LED lights have rapidly grown in popularity and over the past few years they have improved considerably in terms of light quality and efficiency. Today, they have many of the same favorable qualities of incandescent lights – a warmer glow, faster warm-up – without the drawbacks.
What are LEDs?
LED is an abbreviation of light-emitting diodes. They are semiconductor devices and a type of solid state lighting that produces visible light when an electrical current is passed through it. They are exponentially more efficient than traditional incandescent bulbs because incandescents use electricity to heat up a metal filament that glows white, creating light, but wasting 90 percent of their energy as heat. Other LED benefits include no UV or infrared emission, relatively cool running performance, and the ability to withstand vibration because they have no filament to break.
However, early LEDs took a relatively long time to warm up, which could be frustrating for users entering a dark room. Once fully on, they cast a pure white light that some people found “cold” and unappealing compared to the warm, soft, slightly yellowish glow of the old incandescent bulbs.
Improvements in LED lighting technology have dramatically shortened the turn-on time — now virtually instant-on — and created a warmer, more appealing cast to the glow. Today’s LEDs also experience no detrimental effects from rapid cycling on and off and can be used in motion lights and photocells.
One characteristic that eluded LED technology until recently was the ability to dim. Today, a variety of dimmable LED lights are available for consumer and commercial use. Dimmable LED features include:
- High-powered versions
- Wide selection of shapes and styles, including “A” shapes, PARs, MRs, globes, and chandeliers
- 30,000-hour lifetimes, or up to 27 years
- RoHS compliance
However, it’s important to note that dimmable LED lights can operate noticeably differently than incandescents.

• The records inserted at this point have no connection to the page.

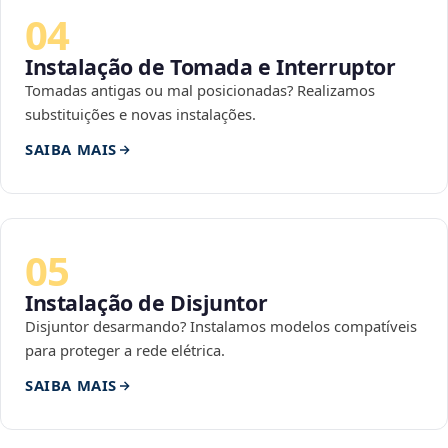
04
Instalação de Tomada e Interruptor
Tomadas antigas ou mal posicionadas? Realizamos
substituições e novas instalações.
SAIBA MAIS
05
Instalação de Disjuntor
Disjuntor desarmando? Instalamos modelos compatíveis
para proteger a rede elétrica.
SAIBA MAIS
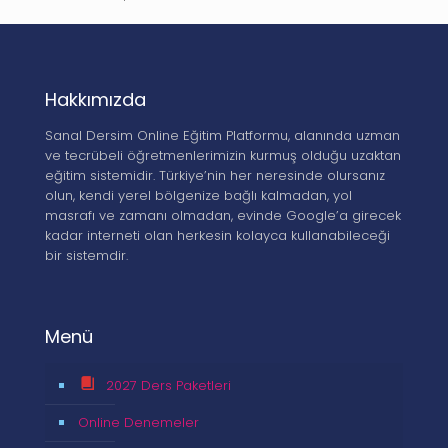
Hakkımızda
Sanal Dersim Online Eğitim Platformu, alanında uzman
ve tecrübeli öğretmenlerimizin kurmuş olduğu uzaktan
eğitim sistemidir. Türkiye’nin her neresinde olursanız
olun, kendi yerel bölgenize bağlı kalmadan, yol
masrafı ve zamanı olmadan, evinde Google’a girecek
kadar interneti olan herkesin kolayca kullanabileceği
bir sistemdir.
Menü
2027 Ders Paketleri
Online Denemeler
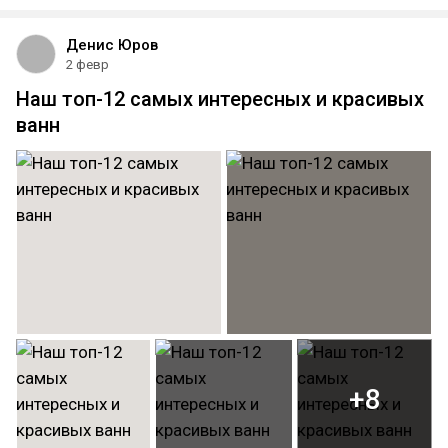
Денис Юров
2 февр
Наш топ-12 самых интересных и красивых
ванн
+8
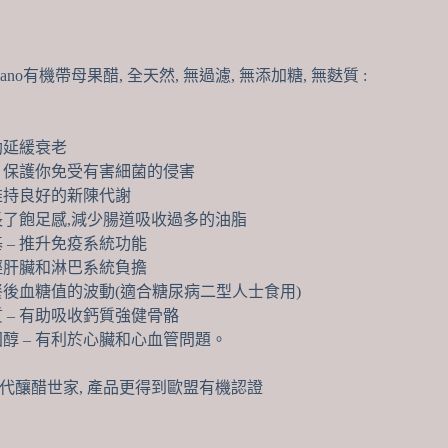
數
量
ilano有機帶母果醋, 全天然, 無過濾, 無添加糖, 無麩質 :
有助延緩衰老
 – 保護你免受有害細菌的侵害
 維持良好的新陳代謝
 延長了飽足感,減少腸道吸收過多的油脂
 – 推升免疫系統功能
減輕肝臟和淋巴系統負擔
減緩餐後血糖值的波動(適合糖尿病二型人士食用)
質 – 有助吸收鈣質強健骨骼
固醇 – 有利於心臟和心血管問題。
代釀醋世家, 產品更得到歐盟有機認證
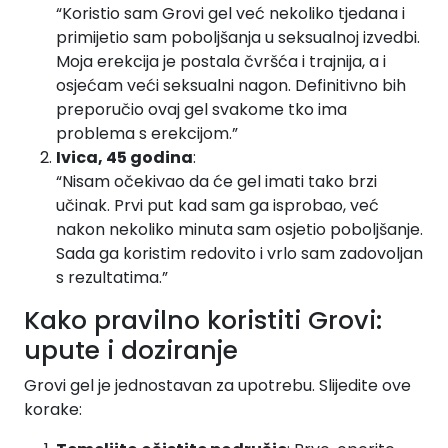
“Koristio sam Grovi gel već nekoliko tjedana i
primijetio sam poboljšanja u seksualnoj izvedbi.
Moja erekcija je postala čvršća i trajnija, a i
osjećam veći seksualni nagon. Definitivno bih
preporučio ovaj gel svakome tko ima
problema s erekcijom.”
Ivica, 45 godina
:
“Nisam očekivao da će gel imati tako brzi
učinak. Prvi put kad sam ga isprobao, već
nakon nekoliko minuta sam osjetio poboljšanje.
Sada ga koristim redovito i vrlo sam zadovoljan
s rezultatima.”
Kako pravilno koristiti Grovi:
upute i doziranje
Grovi gel je jednostavan za upotrebu. Slijedite ove
korake:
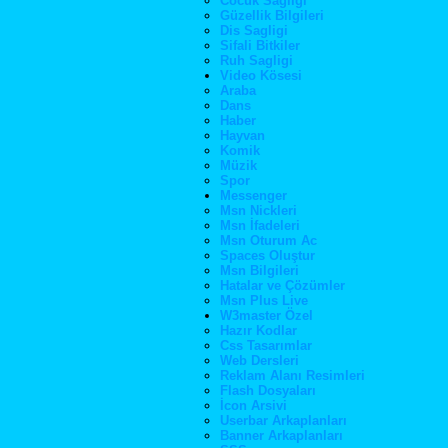
Cocuk Sagligi
Güzellik Bilgileri
Dis Sagligi
Sifali Bitkiler
Ruh Sagligi
Video Kösesi
Araba
Dans
Haber
Hayvan
Komik
Müzik
Spor
Messenger
Msn Nickleri
Msn İfadeleri
Msn Oturum Ac
Spaces Oluştur
Msn Bilgileri
Hatalar ve Çözümler
Msn Plus Live
W3master Özel
Hazır Kodlar
Css Tasarımlar
Web Dersleri
Reklam Alanı Resimleri
Flash Dosyaları
İcon Arsivi
Userbar Arkaplanları
Banner Arkaplanları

Since LEDs consume such a low wattage, many types of dimmers do not function with LEDs in the same way that they do with high wattage load incandescents.
When dimming LEDs you may notice:
- Smaller dimming range (Typically 70-90 percent dimmable compared to 100 percent with incandescent)
- LED bulbs may not shut off at lowest dim setting — the dimmer can be fooled into thinking the bulb is completely off because of the low wattage LEDs use
- Dimming systems based on X10 or Power Line Carrier (PLC) control technology may cause LEDs to flicker when modules are communicating due to the small fluctuations in power on the line
- Current LEDs do not shift color when dimmed – unlike an incandescent bulb, they will not offer a soft fiery glow when dimmed
Still, there’s no denying the many benefits of LEDs. Their long-life, energy-efficiency, quality light, and versatility make them a favorite for many residential and commercial uses.